He called the Jan. 6, 2021, Republican insurrection at the Capitol in Washington an “inside job.” Ramaswamy also claimed “government agents” were behind the kidnapping plot against Michigan Gov. Gretchen Whitmer.
Regarding the Republican insurrection, House Speaker Mike Johnson, R-Louisiana, recently announced he would be releasing hours of video of rioters attacking the U.S. Capitol on Jan. 6, 2021. But he said they would “have to blur some of the faces of persons who participated in events of that day because we don’t want them to be retaliated against and to be charged by the DOJ and to have other, you know, concerns and problems.”
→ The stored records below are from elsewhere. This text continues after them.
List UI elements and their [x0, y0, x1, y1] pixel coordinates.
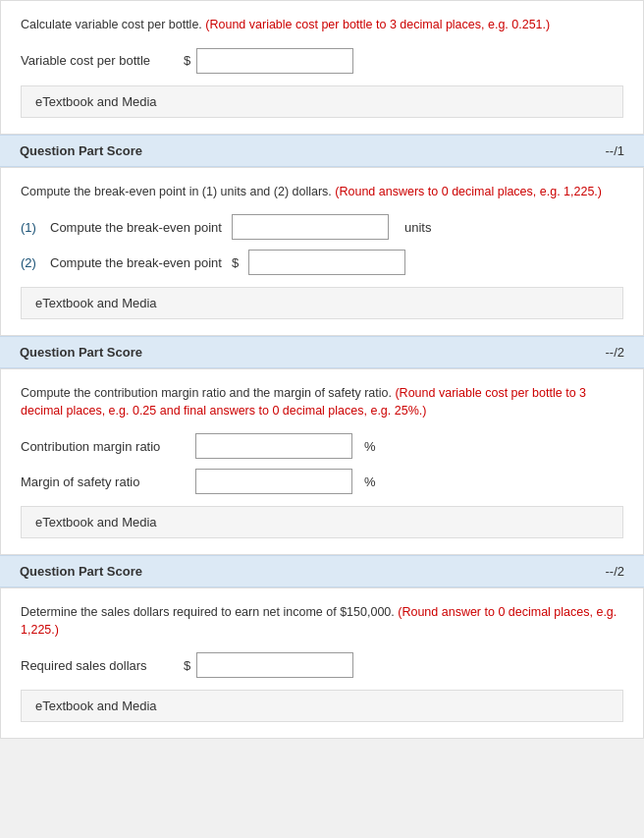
required-sales-label: Required sales dollars — [21, 658, 178, 673]
contribution-margin-label: Contribution margin ratio — [21, 439, 188, 454]
score-label-2: Question Part Score — [20, 345, 142, 360]
etextbook-label-4: eTextbook and Media — [35, 698, 157, 713]
percent-label-1: % — [364, 439, 376, 454]
dollar-sign-4: $ — [184, 658, 190, 673]
break-even-row-1: (1) Compute the break-even point units — [21, 214, 623, 240]
break-even-units-input[interactable] — [232, 214, 389, 240]
row-number-1: (1) — [21, 220, 40, 235]
dollar-sign-2: $ — [232, 255, 239, 270]
score-bar-2: Question Part Score --/2 — [0, 336, 644, 368]
instruction-required-sales: Determine the sales dollars required to … — [21, 604, 623, 639]
percent-label-2: % — [364, 475, 376, 489]
etextbook-label-3: eTextbook and Media — [35, 515, 157, 530]
instruction-black-4: Determine the sales dollars required to … — [21, 605, 395, 619]
score-bar-1: Question Part Score --/1 — [0, 135, 644, 167]
break-even-label-1: Compute the break-even point — [50, 220, 222, 235]
break-even-dollars-input[interactable] — [248, 250, 405, 275]
score-label-3: Question Part Score — [20, 564, 142, 579]
section-break-even: Compute the break-even point in (1) unit… — [0, 167, 644, 337]
margin-safety-label: Margin of safety ratio — [21, 475, 188, 489]
score-value-3: --/2 — [606, 564, 625, 579]
required-sales-input[interactable] — [196, 652, 353, 678]
instruction-break-even: Compute the break-even point in (1) unit… — [21, 184, 623, 201]
score-value-1: --/1 — [606, 143, 625, 158]
break-even-row-2: (2) Compute the break-even point $ — [21, 250, 623, 275]
instruction-black-1: Calculate variable cost per bottle. — [21, 18, 202, 31]
contribution-margin-input[interactable] — [195, 433, 352, 459]
variable-cost-field-row: Variable cost per bottle $ — [21, 48, 623, 74]
section-contribution-margin: Compute the contribution margin ratio an… — [0, 368, 644, 555]
instruction-black-3: Compute the contribution margin ratio an… — [21, 386, 392, 400]
instruction-contribution-margin: Compute the contribution margin ratio an… — [21, 385, 623, 419]
section-required-sales: Determine the sales dollars required to … — [0, 587, 644, 739]
instruction-red-2: (Round answers to 0 decimal places, e.g.… — [332, 185, 602, 198]
margin-safety-row: Margin of safety ratio % — [21, 469, 623, 494]
instruction-red-1: (Round variable cost per bottle to 3 dec… — [202, 18, 550, 31]
instruction-black-2: Compute the break-even point in (1) unit… — [21, 185, 332, 198]
etextbook-bar-1[interactable]: eTextbook and Media — [21, 85, 623, 118]
contribution-margin-row: Contribution margin ratio % — [21, 433, 623, 459]
margin-safety-input[interactable] — [195, 469, 352, 494]
etextbook-bar-3[interactable]: eTextbook and Media — [21, 506, 623, 538]
dollar-sign-1: $ — [184, 53, 190, 68]
variable-cost-label: Variable cost per bottle — [21, 53, 178, 68]
instruction-variable-cost: Calculate variable cost per bottle. (Rou… — [21, 17, 623, 34]
row-number-2: (2) — [21, 255, 40, 270]
section-variable-cost: Calculate variable cost per bottle. (Rou… — [0, 0, 644, 135]
etextbook-label-2: eTextbook and Media — [35, 296, 157, 310]
variable-cost-input[interactable] — [196, 48, 353, 74]
etextbook-bar-2[interactable]: eTextbook and Media — [21, 287, 623, 319]
required-sales-field-row: Required sales dollars $ — [21, 652, 623, 678]
score-bar-3: Question Part Score --/2 — [0, 555, 644, 587]
break-even-label-2: Compute the break-even point — [50, 255, 222, 270]
score-value-2: --/2 — [606, 345, 625, 360]
units-label: units — [404, 220, 431, 235]
etextbook-bar-4[interactable]: eTextbook and Media — [21, 690, 623, 722]
etextbook-label-1: eTextbook and Media — [35, 94, 157, 109]
score-label-1: Question Part Score — [20, 143, 142, 158]
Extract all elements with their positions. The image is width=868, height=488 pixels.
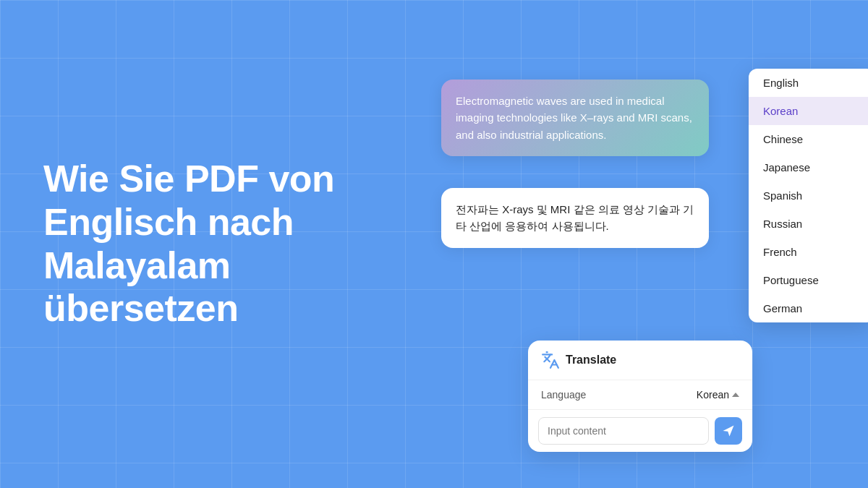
english-bubble: Electromagnetic waves are used in medica… (441, 80, 709, 156)
dropdown-item-korean[interactable]: Korean (749, 97, 868, 125)
dropdown-item-russian[interactable]: Russian (749, 210, 868, 238)
korean-bubble: 전자파는 X-rays 및 MRI 같은 의료 영상 기술과 기타 산업에 응용… (441, 188, 709, 248)
language-row: Language Korean (528, 380, 752, 410)
korean-bubble-text: 전자파는 X-rays 및 MRI 같은 의료 영상 기술과 기타 산업에 응용… (456, 203, 694, 232)
translate-panel: Translate Language Korean (528, 341, 752, 452)
chevron-up-icon (732, 393, 739, 397)
dropdown-item-english[interactable]: English (749, 69, 868, 97)
translate-panel-title: Translate (566, 354, 616, 367)
translate-input[interactable] (538, 417, 709, 445)
dropdown-item-chinese[interactable]: Chinese (749, 125, 868, 153)
send-icon (722, 424, 735, 437)
left-section: Wie Sie PDF von Englisch nach Malayalam … (0, 158, 434, 330)
translate-header: Translate (528, 341, 752, 380)
hero-title: Wie Sie PDF von Englisch nach Malayalam … (43, 158, 391, 330)
right-section: Electromagnetic waves are used in medica… (434, 0, 868, 488)
language-label: Language (541, 389, 586, 401)
dropdown-item-spanish[interactable]: Spanish (749, 181, 868, 210)
dropdown-item-portuguese[interactable]: Portuguese (749, 266, 868, 294)
dropdown-item-german[interactable]: German (749, 294, 868, 322)
translate-icon (541, 351, 560, 369)
language-value-container[interactable]: Korean (697, 389, 739, 401)
translate-input-row (528, 410, 752, 452)
language-dropdown: English Korean Chinese Japanese Spanish … (749, 69, 868, 322)
send-button[interactable] (715, 417, 742, 445)
main-container: Wie Sie PDF von Englisch nach Malayalam … (0, 0, 868, 488)
dropdown-item-japanese[interactable]: Japanese (749, 153, 868, 181)
dropdown-item-french[interactable]: French (749, 238, 868, 266)
language-selected-value: Korean (697, 389, 729, 401)
english-bubble-text: Electromagnetic waves are used in medica… (456, 95, 692, 141)
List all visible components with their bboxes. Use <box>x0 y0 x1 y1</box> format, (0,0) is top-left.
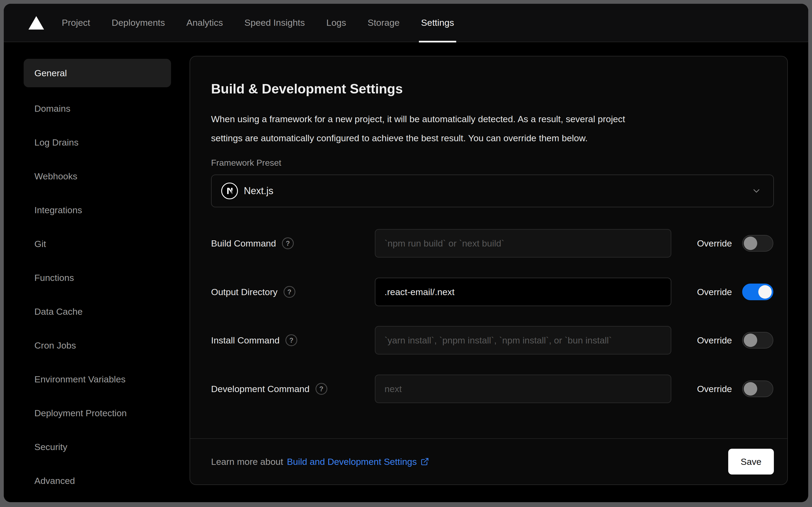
build-command-input[interactable] <box>375 229 671 258</box>
sidebar-item-data-cache[interactable]: Data Cache <box>4 295 189 328</box>
sidebar-item-log-drains[interactable]: Log Drains <box>4 125 189 159</box>
install-command-override: Override <box>697 326 773 354</box>
card-description-line2: settings are automatically configured to… <box>211 129 772 148</box>
top-navigation: Project Deployments Analytics Speed Insi… <box>4 4 808 42</box>
install-command-label-text: Install Command <box>211 335 280 346</box>
build-command-override-toggle[interactable] <box>742 235 773 251</box>
install-command-override-toggle[interactable] <box>742 332 773 349</box>
sidebar-item-cron-jobs[interactable]: Cron Jobs <box>4 328 189 362</box>
install-command-input[interactable] <box>375 326 671 354</box>
sidebar-item-security[interactable]: Security <box>4 430 189 464</box>
vercel-dashboard-window: Project Deployments Analytics Speed Insi… <box>4 4 808 502</box>
toggle-knob <box>758 285 772 299</box>
development-command-override: Override <box>697 375 773 403</box>
nav-tab-settings[interactable]: Settings <box>421 4 454 42</box>
nav-tab-analytics[interactable]: Analytics <box>186 4 223 42</box>
sidebar-item-advanced[interactable]: Advanced <box>4 464 189 498</box>
development-command-label-text: Development Command <box>211 384 309 394</box>
output-directory-override: Override <box>697 278 773 306</box>
override-label: Override <box>697 238 732 249</box>
development-command-label: Development Command ? <box>211 375 327 403</box>
help-icon[interactable]: ? <box>285 334 297 346</box>
nextjs-logo-icon <box>221 182 238 200</box>
output-directory-input[interactable] <box>375 278 671 306</box>
settings-sidebar: General Domains Log Drains Webhooks Inte… <box>4 43 189 502</box>
build-command-label: Build Command ? <box>211 229 294 258</box>
output-directory-row: Output Directory ? Override <box>190 278 787 306</box>
toggle-knob <box>744 382 757 396</box>
build-command-row: Build Command ? Override <box>190 229 787 258</box>
build-settings-docs-link[interactable]: Build and Development Settings <box>287 456 429 467</box>
development-command-input[interactable] <box>375 375 671 403</box>
learn-more-text: Learn more about <box>211 456 283 467</box>
vercel-logo-icon[interactable] <box>28 16 44 30</box>
sidebar-item-integrations[interactable]: Integrations <box>4 193 189 227</box>
framework-preset-label: Framework Preset <box>211 158 281 168</box>
external-link-icon <box>420 457 429 466</box>
override-label: Override <box>697 287 732 297</box>
override-label: Override <box>697 384 732 394</box>
sidebar-item-environment-variables[interactable]: Environment Variables <box>4 362 189 396</box>
card-title: Build & Development Settings <box>211 80 403 98</box>
toggle-knob <box>744 334 757 347</box>
sidebar-item-general[interactable]: General <box>23 59 171 87</box>
install-command-row: Install Command ? Override <box>190 326 787 354</box>
card-description-line1: When using a framework for a new project… <box>211 110 772 129</box>
help-icon[interactable]: ? <box>282 237 294 249</box>
nav-tab-logs[interactable]: Logs <box>326 4 346 42</box>
framework-preset-value: Next.js <box>244 185 273 196</box>
sidebar-item-git[interactable]: Git <box>4 227 189 261</box>
sidebar-item-deployment-protection[interactable]: Deployment Protection <box>4 396 189 430</box>
build-command-override: Override <box>697 229 773 258</box>
save-button[interactable]: Save <box>728 449 774 474</box>
development-command-row: Development Command ? Override <box>190 375 787 403</box>
build-settings-card: Build & Development Settings When using … <box>189 56 788 485</box>
nav-tab-storage[interactable]: Storage <box>367 4 400 42</box>
override-label: Override <box>697 335 732 346</box>
install-command-label: Install Command ? <box>211 326 297 354</box>
card-description: When using a framework for a new project… <box>211 110 772 148</box>
sidebar-item-webhooks[interactable]: Webhooks <box>4 159 189 193</box>
framework-preset-select[interactable]: Next.js <box>211 175 774 207</box>
output-directory-label-text: Output Directory <box>211 287 278 297</box>
development-command-override-toggle[interactable] <box>742 381 773 397</box>
chevron-down-icon <box>751 186 761 196</box>
output-directory-override-toggle[interactable] <box>742 284 773 300</box>
help-icon[interactable]: ? <box>284 286 295 298</box>
nav-tab-speed-insights[interactable]: Speed Insights <box>244 4 305 42</box>
toggle-knob <box>744 237 757 250</box>
build-command-label-text: Build Command <box>211 238 276 249</box>
sidebar-item-domains[interactable]: Domains <box>4 92 189 125</box>
card-footer: Learn more about Build and Development S… <box>211 439 774 485</box>
sidebar-item-functions[interactable]: Functions <box>4 261 189 295</box>
nav-tab-deployments[interactable]: Deployments <box>112 4 165 42</box>
help-icon[interactable]: ? <box>315 383 327 395</box>
nav-tab-project[interactable]: Project <box>62 4 90 42</box>
docs-link-text: Build and Development Settings <box>287 456 417 467</box>
output-directory-label: Output Directory ? <box>211 278 295 306</box>
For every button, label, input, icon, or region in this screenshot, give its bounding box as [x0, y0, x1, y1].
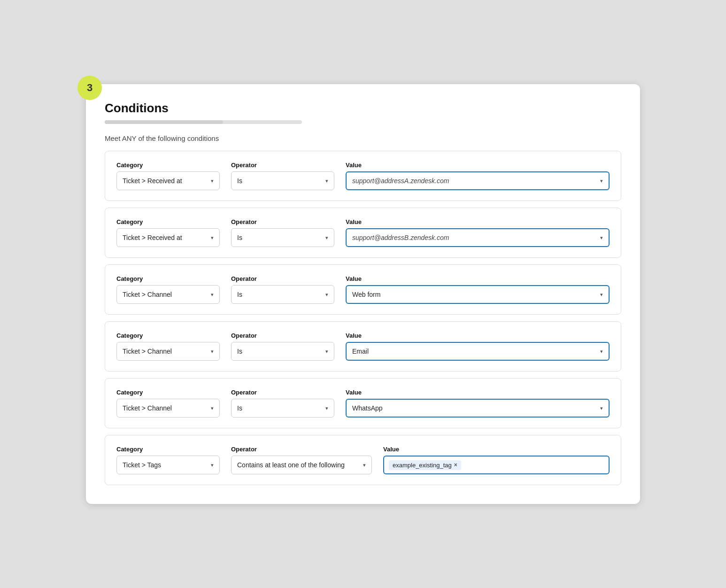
category-group-5: Category Ticket > Channel ▾ — [116, 389, 220, 418]
category-value-2: Ticket > Received at — [123, 234, 182, 241]
value-select-2[interactable]: support@addressB.zendesk.com ▾ — [346, 228, 610, 247]
conditions-list: Category Ticket > Received at ▾ Operator… — [105, 151, 621, 485]
category-group-3: Category Ticket > Channel ▾ — [116, 275, 220, 304]
category-value-3: Ticket > Channel — [123, 291, 172, 298]
value-label-6: Value — [383, 446, 610, 453]
value-select-5[interactable]: WhatsApp ▾ — [346, 399, 610, 418]
operator-group-2: Operator Is ▾ — [231, 218, 334, 247]
value-group-5: Value WhatsApp ▾ — [346, 389, 610, 418]
value-label-5: Value — [346, 389, 610, 396]
progress-bar — [105, 120, 302, 124]
value-chevron-2: ▾ — [600, 235, 603, 241]
operator-select-3[interactable]: Is ▾ — [231, 285, 334, 304]
value-select-3[interactable]: Web form ▾ — [346, 285, 610, 304]
condition-row-3: Category Ticket > Channel ▾ Operator Is … — [105, 264, 621, 315]
operator-label-5: Operator — [231, 389, 334, 396]
category-chevron-4: ▾ — [211, 348, 214, 355]
operator-value-6: Contains at least one of the following — [237, 461, 345, 469]
page-title: Conditions — [105, 101, 621, 116]
conditions-panel: 3 Conditions Meet ANY of the following c… — [86, 84, 640, 504]
category-select-4[interactable]: Ticket > Channel ▾ — [116, 342, 220, 361]
category-select-1[interactable]: Ticket > Received at ▾ — [116, 171, 220, 190]
category-value-6: Ticket > Tags — [123, 461, 161, 469]
category-group-2: Category Ticket > Received at ▾ — [116, 218, 220, 247]
condition-row-1: Category Ticket > Received at ▾ Operator… — [105, 151, 621, 201]
operator-label-6: Operator — [231, 446, 372, 453]
value-label-4: Value — [346, 332, 610, 339]
condition-row-2: Category Ticket > Received at ▾ Operator… — [105, 208, 621, 258]
category-chevron-2: ▾ — [211, 235, 214, 241]
value-group-6: Value example_existing_tag × — [383, 446, 610, 474]
category-label-4: Category — [116, 332, 220, 339]
operator-select-5[interactable]: Is ▾ — [231, 399, 334, 418]
tag-input-container-6[interactable]: example_existing_tag × — [383, 456, 610, 474]
operator-chevron-4: ▾ — [325, 348, 328, 355]
value-text-1: support@addressA.zendesk.com — [352, 177, 449, 185]
category-chevron-1: ▾ — [211, 178, 214, 184]
category-chevron-5: ▾ — [211, 405, 214, 411]
value-group-4: Value Email ▾ — [346, 332, 610, 361]
value-select-4[interactable]: Email ▾ — [346, 342, 610, 361]
operator-group-5: Operator Is ▾ — [231, 389, 334, 418]
value-label-3: Value — [346, 275, 610, 282]
value-group-2: Value support@addressB.zendesk.com ▾ — [346, 218, 610, 247]
condition-row-4: Category Ticket > Channel ▾ Operator Is … — [105, 321, 621, 371]
category-group-4: Category Ticket > Channel ▾ — [116, 332, 220, 361]
category-label-3: Category — [116, 275, 220, 282]
category-chevron-3: ▾ — [211, 292, 214, 298]
tag-text-1: example_existing_tag — [393, 462, 452, 469]
operator-value-4: Is — [237, 348, 242, 355]
category-select-5[interactable]: Ticket > Channel ▾ — [116, 399, 220, 418]
value-select-1[interactable]: support@addressA.zendesk.com ▾ — [346, 171, 610, 190]
value-text-2: support@addressB.zendesk.com — [352, 234, 449, 241]
category-label-5: Category — [116, 389, 220, 396]
condition-row-5: Category Ticket > Channel ▾ Operator Is … — [105, 378, 621, 428]
category-label-6: Category — [116, 446, 220, 453]
operator-select-4[interactable]: Is ▾ — [231, 342, 334, 361]
operator-value-3: Is — [237, 291, 242, 298]
tag-remove-1[interactable]: × — [454, 462, 457, 468]
operator-label-3: Operator — [231, 275, 334, 282]
category-group-6: Category Ticket > Tags ▾ — [116, 446, 220, 474]
category-chevron-6: ▾ — [211, 462, 214, 468]
tag-item-1: example_existing_tag × — [389, 460, 461, 470]
value-chevron-3: ▾ — [600, 292, 603, 298]
condition-row-6: Category Ticket > Tags ▾ Operator Contai… — [105, 435, 621, 485]
operator-group-3: Operator Is ▾ — [231, 275, 334, 304]
value-text-5: WhatsApp — [352, 404, 383, 412]
value-label-2: Value — [346, 218, 610, 225]
operator-chevron-3: ▾ — [325, 292, 328, 298]
category-select-3[interactable]: Ticket > Channel ▾ — [116, 285, 220, 304]
value-chevron-4: ▾ — [600, 348, 603, 355]
progress-bar-fill — [105, 120, 223, 124]
operator-group-1: Operator Is ▾ — [231, 162, 334, 190]
category-value-5: Ticket > Channel — [123, 404, 172, 412]
operator-chevron-6: ▾ — [363, 462, 366, 468]
operator-select-1[interactable]: Is ▾ — [231, 171, 334, 190]
operator-chevron-5: ▾ — [325, 405, 328, 411]
step-number: 3 — [87, 82, 93, 94]
category-value-4: Ticket > Channel — [123, 348, 172, 355]
tag-input-field-6[interactable] — [464, 462, 604, 469]
value-group-3: Value Web form ▾ — [346, 275, 610, 304]
operator-chevron-1: ▾ — [325, 178, 328, 184]
category-value-1: Ticket > Received at — [123, 177, 182, 185]
value-text-3: Web form — [352, 291, 380, 298]
operator-group-6: Operator Contains at least one of the fo… — [231, 446, 372, 474]
category-label-2: Category — [116, 218, 220, 225]
category-select-6[interactable]: Ticket > Tags ▾ — [116, 456, 220, 474]
operator-label-1: Operator — [231, 162, 334, 169]
operator-label-4: Operator — [231, 332, 334, 339]
operator-value-2: Is — [237, 234, 242, 241]
value-group-1: Value support@addressA.zendesk.com ▾ — [346, 162, 610, 190]
operator-value-1: Is — [237, 177, 242, 185]
category-label-1: Category — [116, 162, 220, 169]
value-label-1: Value — [346, 162, 610, 169]
meet-any-label: Meet ANY of the following conditions — [105, 134, 621, 142]
operator-chevron-2: ▾ — [325, 235, 328, 241]
category-select-2[interactable]: Ticket > Received at ▾ — [116, 228, 220, 247]
operator-select-6[interactable]: Contains at least one of the following ▾ — [231, 456, 372, 474]
operator-select-2[interactable]: Is ▾ — [231, 228, 334, 247]
operator-group-4: Operator Is ▾ — [231, 332, 334, 361]
operator-value-5: Is — [237, 404, 242, 412]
I wish these guys would get their conspiracy stories straight regarding the Jan. 6 events. Ramaswamy and others are saying the rioters were government agents, while Johnson admits they were MAGA Republicans who need to be protected from the Justice Department.
Sometimes, it is difficult to keep all of the conspiracy theories straight, especially when the MAGA Republicans are trying to outdo each other.
Tom Zirpoli is the Laurence J. Adams Distinguished Chair in Special Education Emeritus at McDaniel College. He writes from Westminster. His column appears on Wednesdays. Email him at tzirpoli@mcdaniel.edu.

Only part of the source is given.